Bao and his forces have been celebrating the anniversary of the autonomy deal with a show of force, even inviting foreign media to share the occasion and witness not only the de facto complete independence from Myanmar but the close official relationship Bao and his people enjoy with China.
Chinese, not Wa, an Austroasiatic language, is already used for most formal communication and the yuan the currency of the state. Bao a Chinese romanization of his Wa name) has successfully combined the Wa desire to be left alone by the central government (as also previously by the British) with access to Chinese arms, training and trade support.
Nor does Chinese support come with many strings as the Wa state continues to prosper partly on its role in the production and transit of new chemical narcotics as well as traditionally opium-based ones.
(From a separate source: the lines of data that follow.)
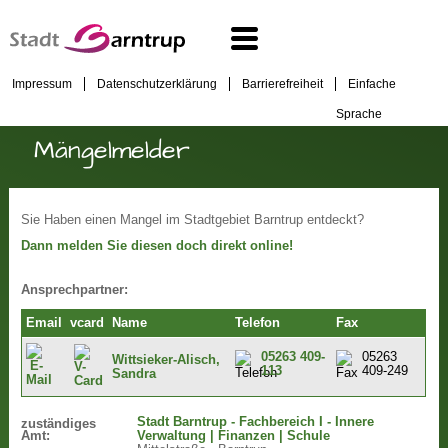
Impressum
Datenschutzerklärung
Barrierefreiheit
Einfache
Sprache
Mängelmelder
Sie Haben einen Mangel im Stadtgebiet Barntrup entdeckt?
Dann melden Sie diesen doch direkt online!
Ansprechpartner:
Email
vcard
Name
Telefon
Fax
05263 409-
05263
Wittsieker-Alisch,
113
409-249
Sandra
Stadt Barntrup - Fachbereich I - Innere
zuständiges
Amt:
Verwaltung | Finanzen | Schule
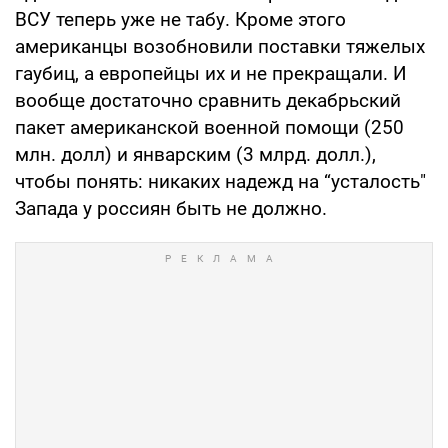
ВСУ теперь уже не табу. Кроме этого
американцы возобновили поставки тяжелых
гаубиц, а европейцы их и не прекращали. И
вообще достаточно сравнить декабрьский
пакет американской военной помощи (250
млн. долл) и январским (3 млрд. долл.),
чтобы понять: никаких надежд на “усталость"
Запада у россиян быть не должно.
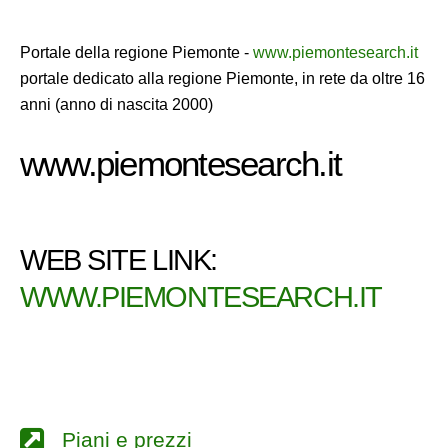
Portale della regione Piemonte -
www.piemontesearch.it
portale dedicato alla regione Piemonte, in rete da oltre 16
anni (anno di nascita 2000)
www.piemontesearch.it
WEB SITE LINK:
WWW.PIEMONTESEARCH.IT
Piani e prezzi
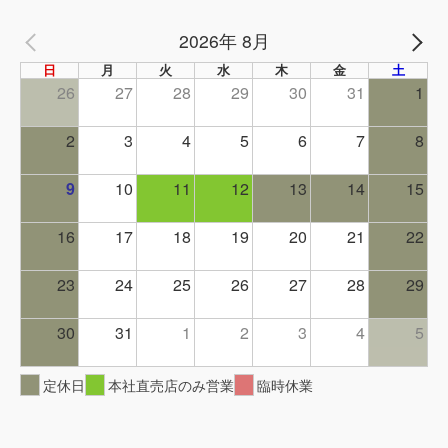
2026年 8月
PREV
NE
日
月
火
水
木
金
土
26
27
28
29
30
31
1
2
3
4
5
6
7
8
9
10
11
12
13
14
15
16
17
18
19
20
21
22
23
24
25
26
27
28
29
30
31
1
2
3
4
5
定休日
本社直売店のみ営業
臨時休業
Promises to end the narcotics trade have proven empty.
The prospects of Naypyidaw ever regaining any authority in the territory are now effectively nil. That may not matter very much in the case of this remote mountainous region between the Mekong and Salween Rivers, but it also sends a message about China’s ability to cause trouble in other areas of a Myanmar still struggling with its many minority issues. It provides leverage at a time when the Burmese majority is torn between fearing Chinese money and ambitions and the trade and investment ties it needs for development.
Meanwhile, there must be question marks over the succession to the all-powerful Bao, who is president and party and army chief. Once the septuagenarian Bao -- hero of the long struggle for autonomy from Yangon (Myanmar’s capital) -- is gone, can it be long before the Wa state becomes an “autonomous region” of the People’s Republic of China?
But overt support for de-facto secession is a danger for China too. The treatment of the mostly Uighur Muslims in Xinjiang is arousing resentment throughout the Turkic world, and considerable in the west as well. For now, the states such as Kazakhstan and Uzbekistan may be more concerned with development and China’s Belt and Road money but populist sentiments demanding support for their oppressed cousins may well rise as the old leaders, inherited from the Soviet Communists era are replaced, as has happened in Uzbekistan and will soon enough in Kazakhstan.